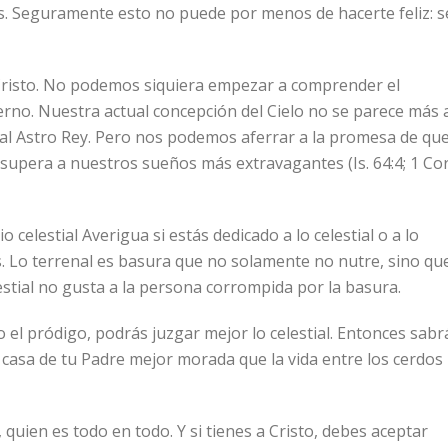
os. Seguramente esto no puede por menos de hacerte feliz: s
Cristo. No podemos siquiera empezar a comprender el
erno. Nuestra actual concepción del Cielo no se parece más 
a al Astro Rey. Pero nos podemos aferrar a la promesa de qu
upera a nuestros sueños más extravagantes (Is. 64:4; 1 Cor
celestial Averigua si estás dedicado a lo celestial o a lo
. Lo terrenal es basura que no solamente no nutre, sino qu
elestial no gusta a la persona corrompida por la basura.
o el pródigo, podrás juzgar mejor lo celestial. Entonces sabr
a casa de tu Padre mejor morada que la vida entre los cerdos
o, quien es todo en todo. Y si tienes a Cristo, debes aceptar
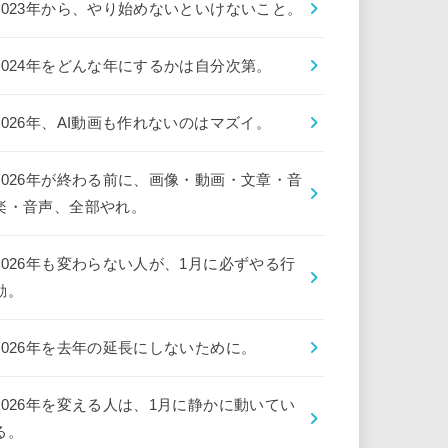
2023年から、やり始めないといけないこと。
2024年をどんな年にするかは自分次第。
2026年、AI動画も作れないのはマズイ。
2026年が終わる前に、画像・動画・文章・音
楽・音声、全部やれ。
2026年も変わらない人が、1月に必ずやる行
動。
2026年を去年の延長にしないために。
2026年を変える人は、1月に静かに動いてい
る。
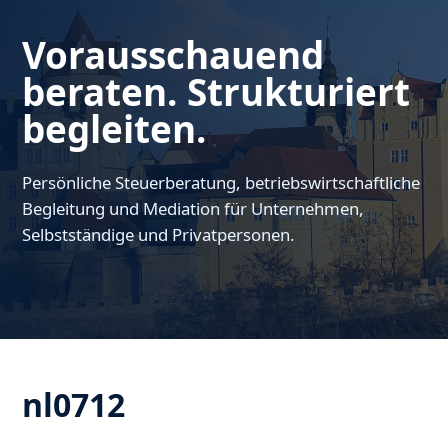
Vorausschauend
beraten. Strukturiert
begleiten.
Persönliche Steuerberatung, betriebswirtschaftliche
Begleitung und Mediation für Unternehmen,
Selbstständige und Privatpersonen.
nl0712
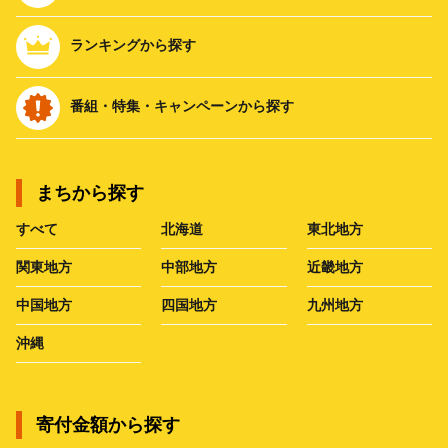
ランキングから探す
番組・特集・キャンペーンから探す
まちから探す
すべて
北海道
東北地方
関東地方
中部地方
近畿地方
中国地方
四国地方
九州地方
沖縄
寄付金額から探す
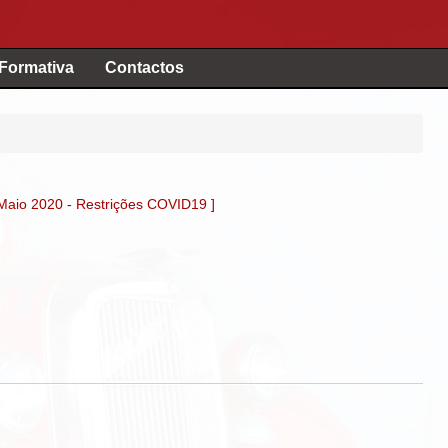
 Formativa
Contactos
 Maio 2020 - Restrições COVID19 ]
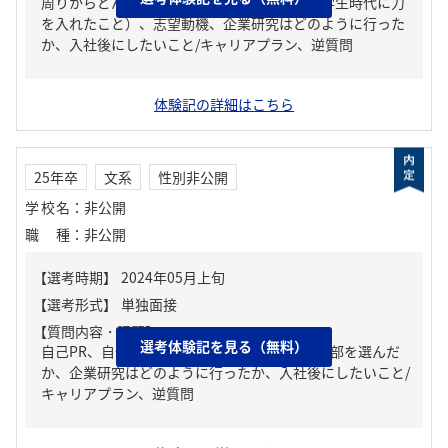
周りからどんな人といわれる？、ガクチカ（学生時代に力
を入れたこと）、志望動機、企業研究はどのように行った
か、入社後にしたいこと/キャリアプラン、逆質問
体験記の詳細はこちら
25年卒
文系
性別非公開
学校名
：
非公開
職種
：
非公開
【質問内容・課題】
選考体験記を見る（無料）
自己PR、自分の強み/弱み、なぜ今の大学、学部を選んだ
か、企業研究はどのように行ったか、入社後にしたいこと/
キャリアプラン、逆質問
□ □ □
[PROBLEM REQUIREMENTS]: Using the material, show each line where the string "celestial" can be found.

[EXPECTED ANSWER]:
celestial Averigua si estás dedicado a lo celestial o a lo
o el pródigo, podrás juzgar mejor lo celestial. Entonces sabr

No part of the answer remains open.